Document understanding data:
-=-=-

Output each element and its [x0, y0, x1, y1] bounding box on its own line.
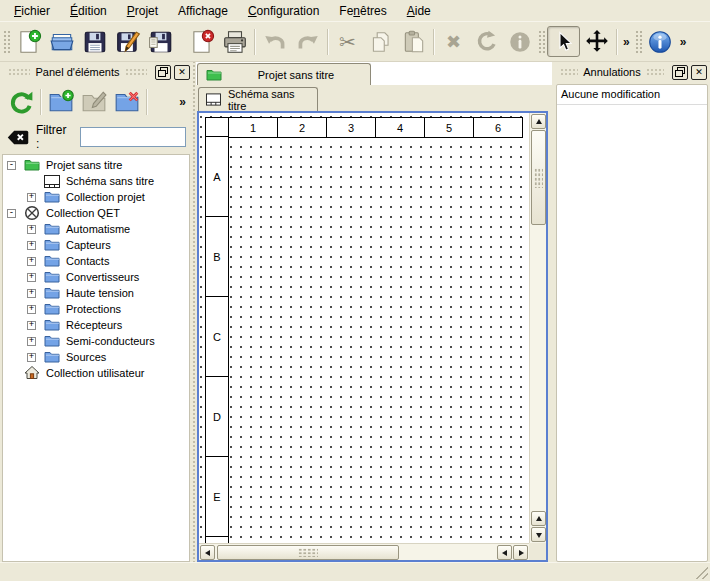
- tab-projet-sans-titre[interactable]: Projet sans titre: [197, 63, 371, 85]
- float-panel-button[interactable]: [155, 65, 171, 80]
- elements-panel-titlebar[interactable]: Panel d'éléments ✕: [0, 62, 193, 82]
- info-button[interactable]: [503, 26, 536, 57]
- menu-aide[interactable]: Aide: [397, 1, 441, 21]
- close-panel-button[interactable]: ✕: [691, 65, 707, 80]
- menu-projet[interactable]: Projet: [117, 1, 168, 21]
- print-button[interactable]: [218, 26, 251, 57]
- rotate-button[interactable]: [470, 26, 503, 57]
- redo-icon: [295, 29, 321, 55]
- collapse-expander[interactable]: -: [7, 161, 16, 170]
- vertical-scroll-thumb[interactable]: [531, 130, 546, 225]
- sheet-row-label: D: [205, 376, 229, 457]
- expand-expander[interactable]: +: [27, 225, 36, 234]
- toolbar-overflow-button[interactable]: »: [677, 35, 690, 49]
- edit-category-button[interactable]: [77, 86, 110, 118]
- folder-icon: [44, 221, 60, 237]
- save-button[interactable]: [78, 26, 111, 57]
- expand-expander[interactable]: +: [27, 289, 36, 298]
- panel-toolbar-overflow-button[interactable]: »: [176, 95, 189, 109]
- tree-item-project[interactable]: - Projet sans titre: [3, 157, 189, 173]
- save-as-button[interactable]: [111, 26, 144, 57]
- tree-item-capteurs[interactable]: + Capteurs: [3, 237, 189, 253]
- tree-item-label: Automatisme: [66, 223, 130, 235]
- tree-item-haute-tension[interactable]: + Haute tension: [3, 285, 189, 301]
- undo-panel-titlebar[interactable]: Annulations ✕: [552, 62, 710, 82]
- scroll-right-button[interactable]: [513, 545, 528, 560]
- save-all-icon: [148, 29, 174, 55]
- new-document-button[interactable]: [12, 26, 45, 57]
- menu-edition[interactable]: Édition: [60, 1, 117, 21]
- toolbar-overflow-button[interactable]: »: [620, 35, 633, 49]
- scroll-up-button[interactable]: [531, 114, 546, 129]
- delete-button[interactable]: ✖: [437, 26, 470, 57]
- menu-configuration[interactable]: Configuration: [238, 1, 329, 21]
- toolbar-drag-handle[interactable]: [634, 29, 643, 55]
- open-button[interactable]: [45, 26, 78, 57]
- tab-schema-sans-titre[interactable]: Schéma sans titre: [198, 87, 318, 111]
- horizontal-scrollbar[interactable]: [199, 543, 529, 560]
- toolbar-drag-handle[interactable]: [2, 29, 11, 55]
- tree-item-collection-qet[interactable]: - Collection QET: [3, 205, 189, 221]
- scroll-up-button[interactable]: [531, 511, 546, 526]
- toolbar-drag-handle[interactable]: [537, 29, 546, 55]
- filter-input[interactable]: [80, 127, 186, 147]
- tree-item-label: Collection projet: [66, 191, 145, 203]
- info-icon: [507, 29, 533, 55]
- copy-button[interactable]: [364, 26, 397, 57]
- tree-item-semi-conducteurs[interactable]: + Semi-conducteurs: [3, 333, 189, 349]
- tree-item-contacts[interactable]: + Contacts: [3, 253, 189, 269]
- dock-splitter[interactable]: [191, 62, 195, 562]
- select-tool-button[interactable]: [547, 26, 580, 57]
- expand-expander[interactable]: +: [27, 321, 36, 330]
- tree-item-schema[interactable]: Schéma sans titre: [3, 173, 189, 189]
- window-resize-grip[interactable]: [695, 566, 708, 579]
- scroll-left-button[interactable]: [497, 545, 512, 560]
- collapse-expander[interactable]: -: [7, 209, 16, 218]
- tree-item-protections[interactable]: + Protections: [3, 301, 189, 317]
- paste-button[interactable]: [397, 26, 430, 57]
- horizontal-scroll-thumb[interactable]: [217, 545, 399, 560]
- expand-expander[interactable]: +: [27, 337, 36, 346]
- expand-expander[interactable]: +: [27, 353, 36, 362]
- tree-item-recepteurs[interactable]: + Récepteurs: [3, 317, 189, 333]
- redo-button[interactable]: [291, 26, 324, 57]
- expand-expander[interactable]: +: [27, 193, 36, 202]
- clear-filter-icon[interactable]: [7, 130, 29, 145]
- menu-fichier[interactable]: Fichier: [4, 1, 60, 21]
- close-panel-button[interactable]: ✕: [174, 65, 190, 80]
- tree-item-label: Semi-conducteurs: [66, 335, 155, 347]
- float-panel-button[interactable]: [672, 65, 688, 80]
- menu-affichage[interactable]: Affichage: [168, 1, 238, 21]
- undo-panel: Annulations ✕ Aucune modification: [552, 62, 710, 562]
- expand-expander[interactable]: +: [27, 257, 36, 266]
- project-tab-bar: Projet sans titre: [196, 62, 552, 85]
- tree-item-automatisme[interactable]: + Automatisme: [3, 221, 189, 237]
- schema-canvas[interactable]: 1 2 3 4 5 6 A B C D E: [199, 113, 529, 543]
- undo-list-item[interactable]: Aucune modification: [557, 85, 707, 105]
- arrow-down-icon: [536, 533, 542, 541]
- elements-panel-title: Panel d'éléments: [35, 66, 119, 78]
- expand-expander[interactable]: +: [27, 305, 36, 314]
- undo-history-list[interactable]: Aucune modification: [556, 84, 708, 562]
- schema-view: 1 2 3 4 5 6 A B C D E: [197, 111, 548, 562]
- cut-button[interactable]: ✂: [331, 26, 364, 57]
- sheet-row-label: C: [205, 296, 229, 377]
- move-tool-button[interactable]: [580, 26, 613, 57]
- tree-item-collection-utilisateur[interactable]: Collection utilisateur: [3, 365, 189, 381]
- scroll-down-button[interactable]: [531, 527, 546, 542]
- reload-collections-button[interactable]: [4, 86, 37, 118]
- vertical-scrollbar[interactable]: [529, 113, 546, 543]
- about-button[interactable]: [644, 26, 677, 57]
- expand-expander[interactable]: +: [27, 273, 36, 282]
- scroll-left-button[interactable]: [200, 545, 215, 560]
- close-document-button[interactable]: [185, 26, 218, 57]
- tree-item-convertisseurs[interactable]: + Convertisseurs: [3, 269, 189, 285]
- menu-fenetres[interactable]: Fenêtres: [329, 1, 396, 21]
- new-category-button[interactable]: [44, 86, 77, 118]
- undo-button[interactable]: [258, 26, 291, 57]
- tree-item-collection-projet[interactable]: + Collection projet: [3, 189, 189, 205]
- delete-category-button[interactable]: [110, 86, 143, 118]
- expand-expander[interactable]: +: [27, 241, 36, 250]
- save-all-button[interactable]: [144, 26, 177, 57]
- tree-item-sources[interactable]: + Sources: [3, 349, 189, 365]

-=-=-

All the data above is to be transcribed exactly, with no pictures included.

* Result for this task
Output each element and its [x0, y0, x1, y1] bounding box on its own line.
- tab-projet-sans-titre[interactable]: Projet sans titre: [197, 63, 371, 85]
- float-panel-button[interactable]: [155, 65, 171, 80]
- elements-panel-titlebar[interactable]: Panel d'éléments ✕: [0, 62, 193, 82]
- info-button[interactable]: [503, 26, 536, 57]
- menu-aide[interactable]: Aide: [397, 1, 441, 21]
- close-panel-button[interactable]: ✕: [691, 65, 707, 80]
- menu-projet[interactable]: Projet: [117, 1, 168, 21]
- print-button[interactable]: [218, 26, 251, 57]
- rotate-button[interactable]: [470, 26, 503, 57]
- redo-icon: [295, 29, 321, 55]
- collapse-expander[interactable]: -: [7, 161, 16, 170]
- vertical-scroll-thumb[interactable]: [531, 130, 546, 225]
- sheet-row-label: D: [205, 376, 229, 457]
- expand-expander[interactable]: +: [27, 225, 36, 234]
- toolbar-overflow-button[interactable]: »: [677, 35, 690, 49]
- edit-category-button[interactable]: [77, 86, 110, 118]
- folder-icon: [44, 221, 60, 237]
- save-button[interactable]: [78, 26, 111, 57]
- expand-expander[interactable]: +: [27, 289, 36, 298]
- panel-toolbar-overflow-button[interactable]: »: [176, 95, 189, 109]
- tree-item-project[interactable]: - Projet sans titre: [3, 157, 189, 173]
- save-as-button[interactable]: [111, 26, 144, 57]
- tree-item-capteurs[interactable]: + Capteurs: [3, 237, 189, 253]
- tree-item-label: Automatisme: [66, 223, 130, 235]
- tree-item-haute-tension[interactable]: + Haute tension: [3, 285, 189, 301]
- undo-panel-titlebar[interactable]: Annulations ✕: [552, 62, 710, 82]
- scroll-right-button[interactable]: [513, 545, 528, 560]
- save-all-icon: [148, 29, 174, 55]
- new-document-button[interactable]: [12, 26, 45, 57]
- menu-edition[interactable]: Édition: [60, 1, 117, 21]
- toolbar-overflow-button[interactable]: »: [620, 35, 633, 49]
- scroll-up-button[interactable]: [531, 114, 546, 129]
- delete-button[interactable]: ✖: [437, 26, 470, 57]
- menu-configuration[interactable]: Configuration: [238, 1, 329, 21]
- toolbar-drag-handle[interactable]: [634, 29, 643, 55]
- open-button[interactable]: [45, 26, 78, 57]
- tab-schema-sans-titre[interactable]: Schéma sans titre: [198, 87, 318, 111]
- horizontal-scrollbar[interactable]: [199, 543, 529, 560]
- toolbar-drag-handle[interactable]: [2, 29, 11, 55]
- tree-item-collection-qet[interactable]: - Collection QET: [3, 205, 189, 221]
- scroll-up-button[interactable]: [531, 511, 546, 526]
- toolbar-drag-handle[interactable]: [537, 29, 546, 55]
- filter-input[interactable]: [80, 127, 186, 147]
- tree-item-label: Collection projet: [66, 191, 145, 203]
- info-icon: [507, 29, 533, 55]
- copy-button[interactable]: [364, 26, 397, 57]
- tree-item-semi-conducteurs[interactable]: + Semi-conducteurs: [3, 333, 189, 349]
- tree-item-contacts[interactable]: + Contacts: [3, 253, 189, 269]
- dock-splitter[interactable]: [191, 62, 195, 562]
- select-tool-button[interactable]: [547, 26, 580, 57]
- expand-expander[interactable]: +: [27, 321, 36, 330]
- tree-item-schema[interactable]: Schéma sans titre: [3, 173, 189, 189]
- window-resize-grip[interactable]: [695, 566, 708, 579]
- scroll-left-button[interactable]: [497, 545, 512, 560]
- collapse-expander[interactable]: -: [7, 209, 16, 218]
- tree-item-protections[interactable]: + Protections: [3, 301, 189, 317]
- paste-button[interactable]: [397, 26, 430, 57]
- horizontal-scroll-thumb[interactable]: [217, 545, 399, 560]
- expand-expander[interactable]: +: [27, 337, 36, 346]
- expand-expander[interactable]: +: [27, 353, 36, 362]
- tree-item-recepteurs[interactable]: + Récepteurs: [3, 317, 189, 333]
- redo-button[interactable]: [291, 26, 324, 57]
- expand-expander[interactable]: +: [27, 193, 36, 202]
- clear-filter-icon[interactable]: [7, 130, 29, 145]
- menu-fichier[interactable]: Fichier: [4, 1, 60, 21]
- close-panel-button[interactable]: ✕: [174, 65, 190, 80]
- tree-item-label: Semi-conducteurs: [66, 335, 155, 347]
- float-panel-button[interactable]: [672, 65, 688, 80]
- menu-affichage[interactable]: Affichage: [168, 1, 238, 21]
- undo-panel: Annulations ✕ Aucune modification: [552, 62, 710, 562]
- expand-expander[interactable]: +: [27, 257, 36, 266]
- project-tab-bar: Projet sans titre: [196, 62, 552, 85]
- tree-item-automatisme[interactable]: + Automatisme: [3, 221, 189, 237]
- schema-canvas[interactable]: 1 2 3 4 5 6 A B C D E: [199, 113, 529, 543]
- undo-list-item[interactable]: Aucune modification: [557, 85, 707, 105]
- arrow-down-icon: [536, 533, 542, 541]
- elements-panel-title: Panel d'éléments: [35, 66, 119, 78]
- expand-expander[interactable]: +: [27, 305, 36, 314]
- undo-history-list[interactable]: Aucune modification: [556, 84, 708, 562]
- schema-view: 1 2 3 4 5 6 A B C D E: [197, 111, 548, 562]
- cut-button[interactable]: ✂: [331, 26, 364, 57]
- sheet-row-label: C: [205, 296, 229, 377]
- move-tool-button[interactable]: [580, 26, 613, 57]
- tree-item-collection-utilisateur[interactable]: Collection utilisateur: [3, 365, 189, 381]
- scroll-down-button[interactable]: [531, 527, 546, 542]
- reload-collections-button[interactable]: [4, 86, 37, 118]
- vertical-scrollbar[interactable]: [529, 113, 546, 543]
- about-button[interactable]: [644, 26, 677, 57]
- expand-expander[interactable]: +: [27, 273, 36, 282]
- scroll-left-button[interactable]: [200, 545, 215, 560]
- close-document-button[interactable]: [185, 26, 218, 57]
- tree-item-convertisseurs[interactable]: + Convertisseurs: [3, 269, 189, 285]
- menu-fenetres[interactable]: Fenêtres: [329, 1, 396, 21]
- new-category-button[interactable]: [44, 86, 77, 118]
- undo-button[interactable]: [258, 26, 291, 57]
- tree-item-collection-projet[interactable]: + Collection projet: [3, 189, 189, 205]
- delete-category-button[interactable]: [110, 86, 143, 118]
- expand-expander[interactable]: +: [27, 241, 36, 250]
- save-all-button[interactable]: [144, 26, 177, 57]
- tree-item-sources[interactable]: + Sources: [3, 349, 189, 365]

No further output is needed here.